I'm looking at my phone. It is a Samsung Galaxy S so it has a pretty display with a lot of icons on it. For example the one to take pictures is a camera, the icon to play music is a disk, looks like a CD, with a musical note in front of it. The icon to show video has a film reel. The icon to get at the ebooks is a hardback book. Messages is an open envelope.

Notice anything? Well in a few years all of those icons will be meaningless. Even now I'm not sure how many people remember film reels we used to use for movies. CDs are fast being replaced by downloads, books (ie dead-tree books) will be replaced by ebooks. The camera is, of course, now something that looks more like a phone.
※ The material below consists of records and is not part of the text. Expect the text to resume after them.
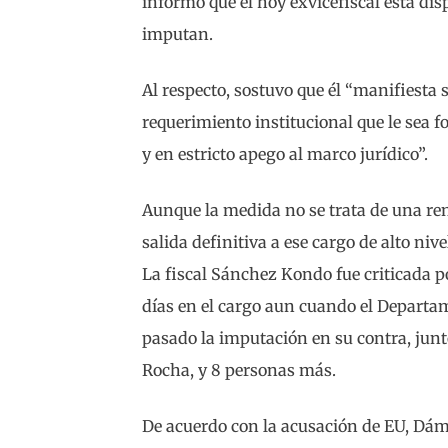
informó que el hoy exvicefiscal está dis
imputan.
Al respecto, sostuvo que él “manifiesta 
requerimiento institucional que le sea 
y en estricto apego al marco jurídico”.
Aunque la medida no se trata de una ren
salida definitiva a ese cargo de alto nive
La fiscal Sánchez Kondo fue criticada 
días en el cargo aun cuando el Departam
pasado la imputación en su contra, junt
Rocha, y 8 personas más.
De acuerdo con la acusación de EU, Dám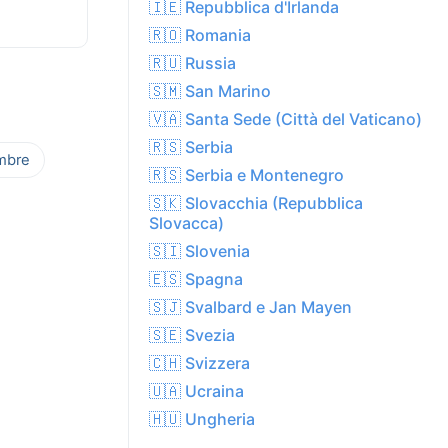
🇮🇪 Repubblica d'Irlanda
🇷🇴 Romania
🇷🇺 Russia
🇸🇲 San Marino
🇻🇦 Santa Sede (Città del Vaticano)
🇷🇸 Serbia
mbre
🇷🇸 Serbia e Montenegro
🇸🇰 Slovacchia (Repubblica
Slovacca)
🇸🇮 Slovenia
🇪🇸 Spagna
🇸🇯 Svalbard e Jan Mayen
🇸🇪 Svezia
🇨🇭 Svizzera
🇺🇦 Ucraina
🇭🇺 Ungheria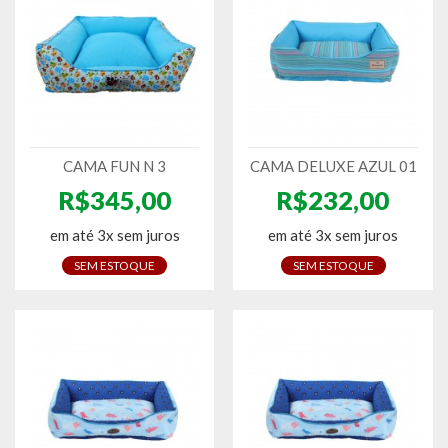
CAMA FUN N 3
CAMA DELUXE AZUL 01
R$345,00
R$232,00
em até 3x sem juros
em até 3x sem juros
SEM ESTOQUE
SEM ESTOQUE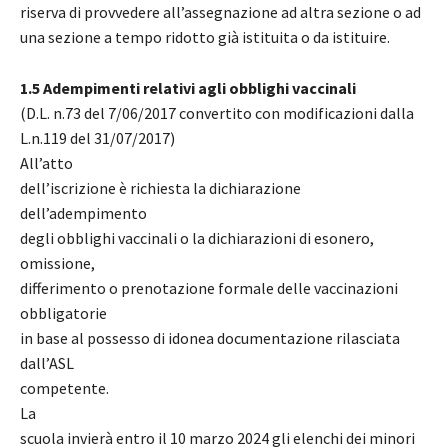
riserva di provvedere all’assegnazione ad altra sezione o ad
una sezione a tempo ridotto già istituita o da istituire.
1.5 Adempimenti relativi agli obblighi vaccinali
(D.L. n.73 del 7/06/2017 convertito con modificazioni dalla
L.n.119 del 31/07/2017)
All’atto
dell’iscrizione è richiesta la dichiarazione
dell’adempimento
degli obblighi vaccinali o la dichiarazioni di esonero,
omissione,
differimento o prenotazione formale delle vaccinazioni
obbligatorie
in base al possesso di idonea documentazione rilasciata
dall’ASL
competente.
La
scuola invierà entro il 10 marzo 2024 gli elenchi dei minori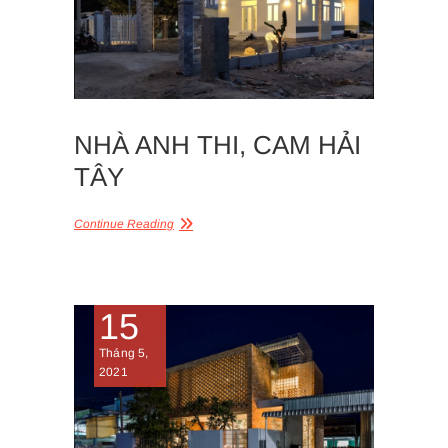
NHÀ ANH THI, CAM HẢI
TÂY
Continue Reading
15
Tháng 5,
2021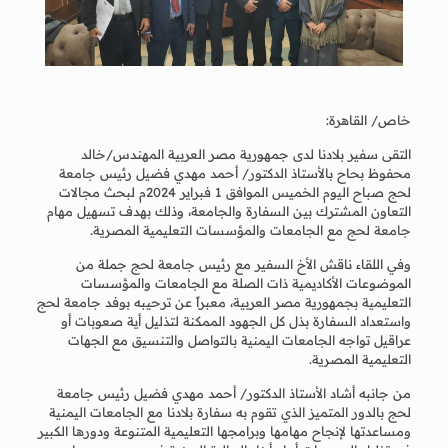
خاص/ القاهرة:
التقى سفير بلادنا لدى جمهورية مصر العربية المهندس/خالد
محفوظ بحاح بالأستاذ الدكتور/ أحمد مهدي فضيل رئيس جامعة
لحج صباح اليوم الخميس الموافق 1 فبراير 2024م لبحث مجالات
التعاون المشترك بين السفارة والجامعة، وذلك بهدف تسهيل مهام
جامعة لحج مع الجامعات والمؤسسات التعليمية المصرية.
وفي اللقاء ناقش الأخ السفير مع رئيس جامعة لحج جملة من
الموضوعات الأكاديمية ذات الصلة مع الجامعات والمؤسسات
التعليمية بجمهورية مصر العربية، معبراً عن ترحيبه بوفد جامعة لحج
واستعداد السفارة بذل كل الجهود الممكنة لتذليل أية صعوبات أو
عراقيل تواجه الجامعات اليمنية بالتواصل والتنسيق مع الجهات
التعليمية المصرية.
من جانبه أشاد الأستاذ الدكتور/ أحمد مهدي فضيل رئيس جامعة
لحج بالدور المتميز الذي تقوم به سفارة بلادنا مع الجامعات اليمنية
ومساعدتها لإنجاح مهامها وبرامجها التعليمية المتنوعة ودورها الكبير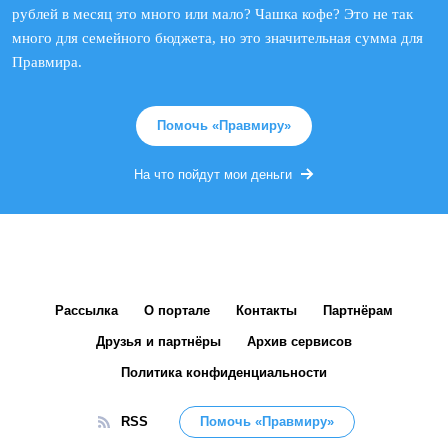
рублей в месяц это много или мало? Чашка кофе? Это не так
много для семейного бюджета, но это значительная сумма для
Правмира.
Помочь «Правмиру»
На что пойдут мои деньги
Рассылка
О портале
Контакты
Партнёрам
Друзья и партнёры
Архив сервисов
Политика конфиденциальности
RSS
Помочь «Правмиру»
How long before the idea of a camera that isn't inside a phone vanishes. Sure the pros will probably still use specialised devices, but the rest of us will rarely see those.

All of the icons will then be just... a phone.
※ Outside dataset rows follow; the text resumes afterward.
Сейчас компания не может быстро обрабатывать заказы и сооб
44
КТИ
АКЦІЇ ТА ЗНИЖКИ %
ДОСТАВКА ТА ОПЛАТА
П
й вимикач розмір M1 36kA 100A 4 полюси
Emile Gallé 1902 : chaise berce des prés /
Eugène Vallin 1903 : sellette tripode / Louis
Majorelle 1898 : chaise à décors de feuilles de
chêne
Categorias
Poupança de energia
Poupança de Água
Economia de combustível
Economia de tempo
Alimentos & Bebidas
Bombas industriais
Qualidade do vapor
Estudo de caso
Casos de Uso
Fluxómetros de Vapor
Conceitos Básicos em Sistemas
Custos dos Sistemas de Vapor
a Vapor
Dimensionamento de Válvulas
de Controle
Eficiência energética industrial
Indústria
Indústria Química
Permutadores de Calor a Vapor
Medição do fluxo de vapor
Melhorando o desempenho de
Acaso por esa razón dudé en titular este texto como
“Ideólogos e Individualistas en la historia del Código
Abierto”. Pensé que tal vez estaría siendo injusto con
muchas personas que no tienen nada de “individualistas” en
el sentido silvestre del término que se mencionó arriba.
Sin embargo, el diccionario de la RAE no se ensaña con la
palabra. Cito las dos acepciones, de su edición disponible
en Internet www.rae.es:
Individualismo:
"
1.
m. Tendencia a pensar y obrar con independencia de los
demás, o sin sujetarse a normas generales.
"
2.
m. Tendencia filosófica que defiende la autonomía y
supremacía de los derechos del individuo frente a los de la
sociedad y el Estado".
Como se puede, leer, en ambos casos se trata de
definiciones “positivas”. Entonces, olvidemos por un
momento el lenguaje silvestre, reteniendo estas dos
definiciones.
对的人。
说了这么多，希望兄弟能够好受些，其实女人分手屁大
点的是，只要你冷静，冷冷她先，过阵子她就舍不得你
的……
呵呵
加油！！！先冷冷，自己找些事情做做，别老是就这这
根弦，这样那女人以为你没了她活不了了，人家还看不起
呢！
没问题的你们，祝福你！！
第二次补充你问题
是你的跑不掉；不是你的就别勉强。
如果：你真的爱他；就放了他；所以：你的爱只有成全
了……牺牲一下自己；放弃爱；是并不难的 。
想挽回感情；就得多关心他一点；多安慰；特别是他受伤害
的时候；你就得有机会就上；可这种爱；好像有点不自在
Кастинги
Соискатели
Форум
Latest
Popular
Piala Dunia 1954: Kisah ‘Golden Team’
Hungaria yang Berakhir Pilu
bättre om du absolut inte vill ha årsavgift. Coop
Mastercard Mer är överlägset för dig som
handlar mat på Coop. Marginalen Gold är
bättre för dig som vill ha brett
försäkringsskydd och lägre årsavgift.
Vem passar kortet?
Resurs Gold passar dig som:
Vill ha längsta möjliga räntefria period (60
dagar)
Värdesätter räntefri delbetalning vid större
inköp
Though the cultural images do last longer than the things themselves. The near-universal signs for toilets are the silhouetted figures of a man and a woman... well a human wearing a skirt and a human NOT wearing a skirt to be precise. But there are not so many places where women wear skirts of knee length depicted. They wear trousers, shorts, short skirts, long skirts, loose skirts, tight skirts. They almost never look like the silhouette.

So in 20 years or so will the kids look at the movie reel icon and think 'video'?
Maybe they will. It does also have the triangular arrow pointing to the right that video clips have. Maybe they've future-proofed that one.

The Twitter icon and the K9 (email) icons are based on the brand name, not so much illustrating the function as who provided it. That works, and maybe they will morph into more generic icons so that we'll think K9 even when we're using a different email client (assuming K9 becomes that widely popular). But Biro did it with pens, so it isn't out of the question.

Saturday, 26 March 2011

A decent laptop

My old laptop, a Dell Inspiron 9400 I got about 4 or 5 years back, has lasted well. I thought about upgrading a while ago when it was starting to run too slowly. At that time Vista was the operating system that came with all the new machines. Everyone (except one person) I spoke to about Vista had nothing nice to say about it.

So I tried Ubuntu. I've noted here before that, on the same laptop, Ubuntu ran seven times faster than Windows XP. So who needed a hardware upgrade after that?

The machine is still fast enough. But one of the hinges on the lid is dodgy. It won't be long before that comes apart and then I'll have a problem. But there are no other issues. Everything works as it always did (well, it runs faster than when I first got it because then I ran XP). Still, a broken hinge needs sorting and for an ageing laptop the best answer is to upgrade.

That's where I hit a problem. The laptop has a truly marvelous display. 17" and resolution is 1920 x 1200. It is a bit reflective so I need to avoid back light, but it is also really bright. The high resolution means I can fit more stuff on the screen. I usually run a second monitor as well. Lots of screen real estate is important to me.

So I'm looking for a 1920 x 1200 display. I'm not so worried about the processor but it might as well be pretty good since I expect to keep the new machine a long time. There's my problem, though. Dell don't do any 1920 x 1200 displays now. I have two choices: Macbook Pro and one of the HP Elitebooks.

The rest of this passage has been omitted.